Obama, saldırıyı “İsrail kendini koruyor” diyerek haklı buldu. Ateşkes ilanından sonra Beyaz Saray’dan yapılan resmî açıklamada, Obama’nın İsrail Başbakanı Netanyahu’yu kutlamak için telefonla aradığı belirtildi. Açıklama şöyle devam etti: “Başkan, ABD’nin ateşkesle sağlanan fırsatı, İsrail’in güvenlik ihtiyaçlarını karşılamasına, özellikle de Gazze’ye silah ve patlayıcı sokulmasını önlemesine yardımcı olmaya yönelik çabaları yoğunlaştırmak için kullanacağını söyledi.”

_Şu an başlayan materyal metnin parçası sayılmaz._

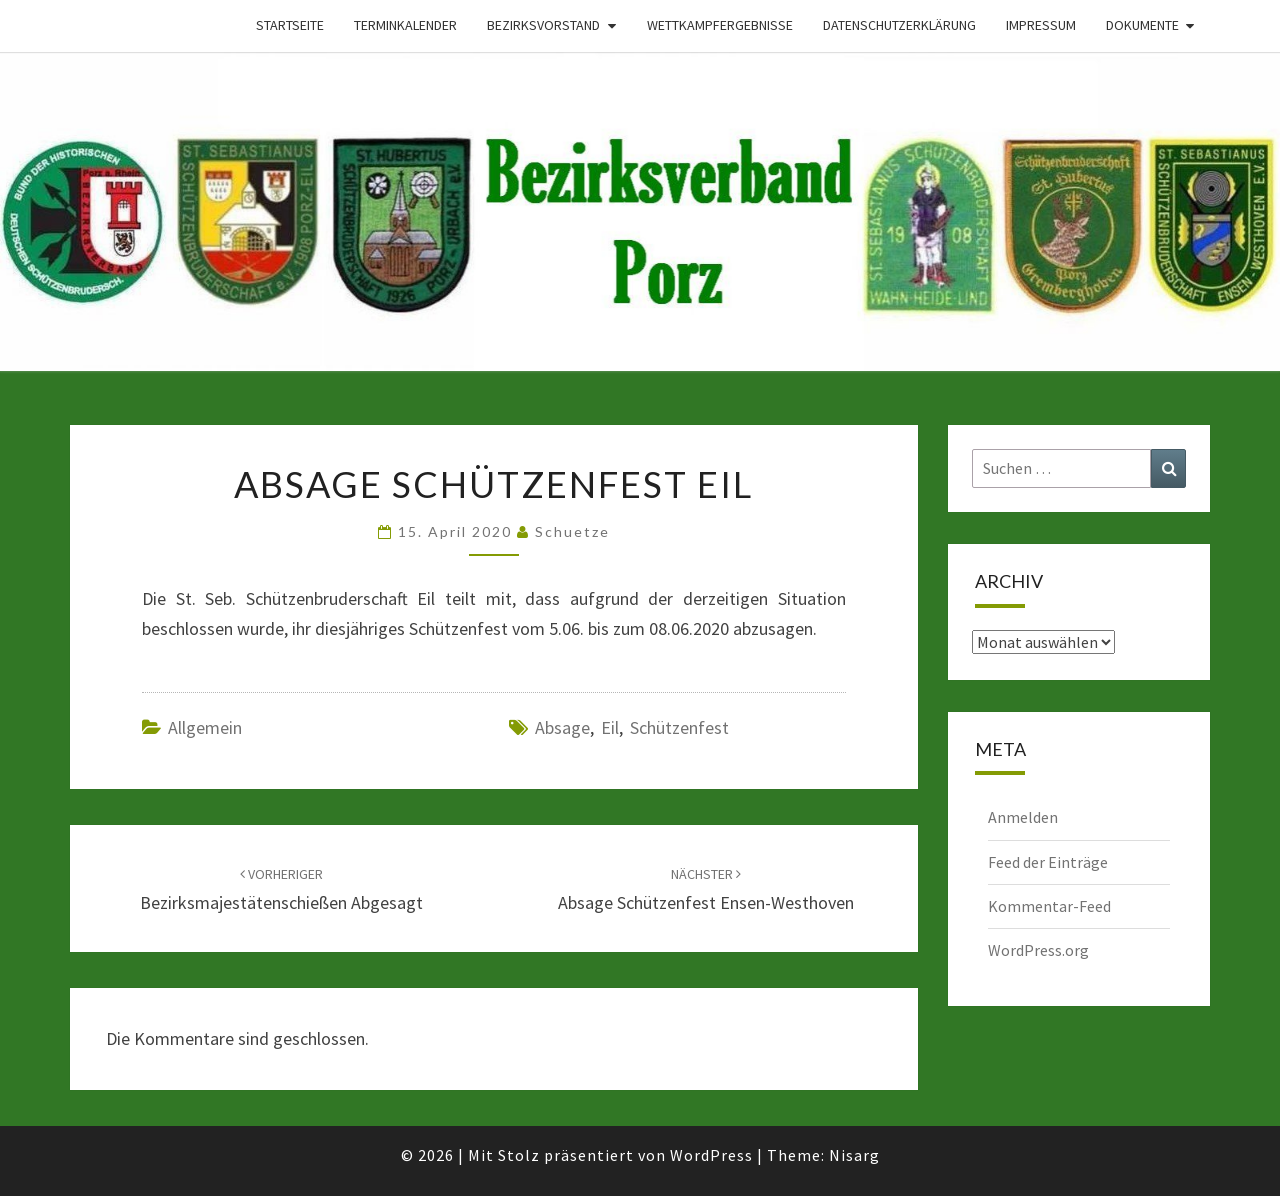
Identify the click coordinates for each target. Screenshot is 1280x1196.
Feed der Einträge (1048, 862)
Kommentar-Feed (1049, 906)
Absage (562, 727)
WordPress (711, 1155)
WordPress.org (1038, 950)
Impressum (1041, 25)
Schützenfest (679, 727)
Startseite (290, 25)
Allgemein (205, 727)
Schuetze (572, 531)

Açıklamaya göre, Obama, Filistin füzelerinin deldiği İsrail hava savunma sistemi konusunda da kesenin ağzını açacağını vadetti: “Başkan, Demir Kubbe ve diğer ABD-İsrail füze savunma programları için ilave kaynak bulmak üzere elinden gelen her şeyi yapacağını söyledi.”

Bölgesel taşeronlar
Emperyalizmin bölgedeki taşeronları, Hamas’ı ayartarak İran-Suriye-Lübnan direniş cephesinden koparmayı başarmışlar ve “Filistin’in koruyucusu” pozuyla ortaya çıkmışlardı. Halklarını sömürmek ve ezmek için emperyalizmin aleti olmayı kabul eden krallar, emirler ve diktatörler doğrusu Gazze’den parlak sözleri esirgemediler; ama Filistin için sembolik jestler dışında parmaklarını bile kıpırdatmadılar.

Arabistan
İslam dünyasındaki dinci faşist güçleri derleyip toplayıp Amerika’nın cehennem zebanisi olarak her yerde devrimci, ilerici ve laik kesimlerin üzerine salmasıyla bilinen Arabistan kralı; Batı bankalarında ve şirketlerinde yatan trilyonlarını, ABD’ye haraç ödemenin yolu olarak oyuncak alır gibi aldığı savaş uçaklarını ve füzeleri, hepsinden önemlisi petrolünü Filistin için kullanmadı.

Katar
Afganistan-Pakistan işgalini, Irak işgalini, Yemen ve Suriye’ye karşı savaşı, İran’a karşı savaş hazırlıklarını yürüten ve İsrail’i koruyan Amerikan Merkez Komutanlığı CentCom’un ileri karargâhını toprağında barındıran; psikolojik savaş merkezi El Cezire’yi işleten; Suriye’de devrimcileri, ilericileri, laikleri, Alevileri, Hıristiyanları katleden çapulcuların maaşını ödeyen Katar emiri, Kahire otellerinde boy göstermekten başka bir şey yapmadı.

Türkiye
Erdoğan, Kahire’de, Ankara’da, İstanbul’da, İslamabad’da esti gürledi. “İsrail terör devletidir” dedi. “Öleceksek adam gibi ölelim” diye haykırdı. Fakat İsrail’le ticareti sürdürdü. İsrail karşısındaki direniş cephesinin kilit ülkesi bağımsız ve laik Suriye’yi çökertmek için elinden geleni ardına koymadı. İsrail’le istihbarat işbirliğine son veremeyeceğini söyledi. Temel görevlerinden biri İsrail’i korumak olan Amerikan İncirlik üssünü ve Kürecik füze kalkanı üssünü kapatmayı reddetti.

Mısır
Mısır’ın Amerikancı-İslamcı Cumhurbaşkanı Mursi, Mısır’ı İsrail’in suç ortağı durumuna getiren Camp David ihanet anlaşmasını yırtmayı reddetti. İsrail’le Hamas arasında arabuluculuk yaptı. İsrail’in işgalciliğine ve saldırganlığına asla engel olmayacak bir ateşkesin garantörlüğünü üstlendi. Ateşkes karşılığında Hamas’ı teslimiyet çizgisine çekeceğine dair Amerika’ya ve İsrail’e söz verdi. Obama’dan üç kez teşekkür aldı. Emperyalist dünya padişahının teşekkürlerini anında firavunluk kararnamesine dönüştürdü, Mısır’da mutlak diktatörlüğünü ilan etti.

Özgür Filistin
Filistin halkı vatanını, bağımsızlığını, egemenliğini, özgürlüğünü, insanca yaşama hakkını kazanma iradesine sahip olduğunu bir kez daha kanıtladı. İnanıyoruz ki, Filistin halkı, bilgece sabrını ve gözüpek kahramanlığını örgütlenme bilinciyle birleştirip ulusal birliğini sağlayacak, teslimiyete savrulan yönetici kesimlerini hizaya getirme zekâsını gösterecek. Örgütlü halk yenilmez. Özgür Filistin eninde sonunda kurulacak.